A vulnerabilidade, conhecida como CVE-2016-4117, foi descoberta no início do mês pelos pesquisadores de segurança da FireEye. Ela foi explorada ataques direcionados por meio de conteúdo Flash malicioso embutido em documento do Microsoft Office.
Quando o exploit foi descoberto, a vulnerabilidade ainda não estava solucionada, o que fez a Adobe liberar um alerta e um patch alguns dias depois.
Como normalmente acontece com exploits de dia zero, era apenas uma questão de tempo até que mais cibercriminosos colocassem suas mãos no código do exploit CVE-2016-4117 e começassem a usá-lo em ataques amplos.
No sábado, 21/05, um pesquisador de malware conhecido como Kafeine viu o exploit no Magnitude, um dos kits de exploit mais populares usados pelos cibercriminosos.
Ao contrário de grupos de ciberespionagem, os criadores e operadores de kits de exploit não se importam se os seus exploits são para vulnerabilidades já solucionadas.
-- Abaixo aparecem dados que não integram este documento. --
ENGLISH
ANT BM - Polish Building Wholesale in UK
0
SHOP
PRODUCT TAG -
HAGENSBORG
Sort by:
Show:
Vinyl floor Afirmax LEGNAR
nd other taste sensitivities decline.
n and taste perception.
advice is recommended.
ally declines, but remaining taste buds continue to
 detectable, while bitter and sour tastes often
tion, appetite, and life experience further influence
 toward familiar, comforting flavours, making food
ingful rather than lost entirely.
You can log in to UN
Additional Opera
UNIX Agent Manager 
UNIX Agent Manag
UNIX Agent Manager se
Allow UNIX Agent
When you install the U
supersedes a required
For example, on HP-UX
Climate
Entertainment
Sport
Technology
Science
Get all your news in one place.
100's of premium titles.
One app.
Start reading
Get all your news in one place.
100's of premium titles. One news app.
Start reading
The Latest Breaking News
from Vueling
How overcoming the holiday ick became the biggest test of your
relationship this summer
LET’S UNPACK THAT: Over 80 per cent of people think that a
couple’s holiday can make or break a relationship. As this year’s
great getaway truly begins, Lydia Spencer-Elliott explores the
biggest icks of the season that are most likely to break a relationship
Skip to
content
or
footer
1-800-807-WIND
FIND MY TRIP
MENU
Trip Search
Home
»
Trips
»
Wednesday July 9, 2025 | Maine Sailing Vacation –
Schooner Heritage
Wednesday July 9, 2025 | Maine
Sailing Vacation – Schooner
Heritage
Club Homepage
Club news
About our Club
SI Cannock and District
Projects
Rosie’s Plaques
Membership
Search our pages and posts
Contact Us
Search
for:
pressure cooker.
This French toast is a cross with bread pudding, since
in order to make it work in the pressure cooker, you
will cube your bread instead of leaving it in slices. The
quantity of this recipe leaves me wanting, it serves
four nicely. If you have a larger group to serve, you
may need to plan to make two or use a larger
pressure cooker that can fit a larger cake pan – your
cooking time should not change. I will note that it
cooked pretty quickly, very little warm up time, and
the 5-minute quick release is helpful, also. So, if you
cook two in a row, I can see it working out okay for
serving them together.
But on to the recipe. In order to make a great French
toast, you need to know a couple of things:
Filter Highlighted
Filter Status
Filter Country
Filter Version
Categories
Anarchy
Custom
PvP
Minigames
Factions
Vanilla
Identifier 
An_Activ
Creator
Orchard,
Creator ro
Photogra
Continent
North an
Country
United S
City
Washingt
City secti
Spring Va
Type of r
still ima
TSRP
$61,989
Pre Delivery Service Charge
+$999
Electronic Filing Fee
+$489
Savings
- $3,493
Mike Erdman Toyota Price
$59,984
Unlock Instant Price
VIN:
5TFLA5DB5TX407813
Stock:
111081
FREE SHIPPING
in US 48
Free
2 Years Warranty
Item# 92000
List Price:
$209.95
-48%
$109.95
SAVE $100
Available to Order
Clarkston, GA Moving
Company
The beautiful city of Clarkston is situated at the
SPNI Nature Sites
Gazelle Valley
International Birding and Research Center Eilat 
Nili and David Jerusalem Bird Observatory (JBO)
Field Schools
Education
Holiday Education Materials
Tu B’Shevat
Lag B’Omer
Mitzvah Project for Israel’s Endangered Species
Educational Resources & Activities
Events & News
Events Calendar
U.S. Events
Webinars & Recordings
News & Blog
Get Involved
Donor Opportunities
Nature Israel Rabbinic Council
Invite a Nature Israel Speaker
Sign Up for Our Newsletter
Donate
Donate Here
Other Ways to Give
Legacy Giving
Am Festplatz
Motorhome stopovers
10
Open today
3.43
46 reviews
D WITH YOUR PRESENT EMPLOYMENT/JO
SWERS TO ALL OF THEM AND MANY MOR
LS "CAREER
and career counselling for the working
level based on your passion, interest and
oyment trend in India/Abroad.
Isso porque contam com o fato de que muitos usuários não atualizam seus softwares com frequência.
No entanto, o fato dos hackers terem levado menos de duas semanas para descobrir o exploit e adicioná-lo às suas ferramentas, aumenta o número de vítimas em potencial com instalações vulneráveis do Flash Player. Por isso, é essencial que os usuários atualizem o software o mais rápido possível.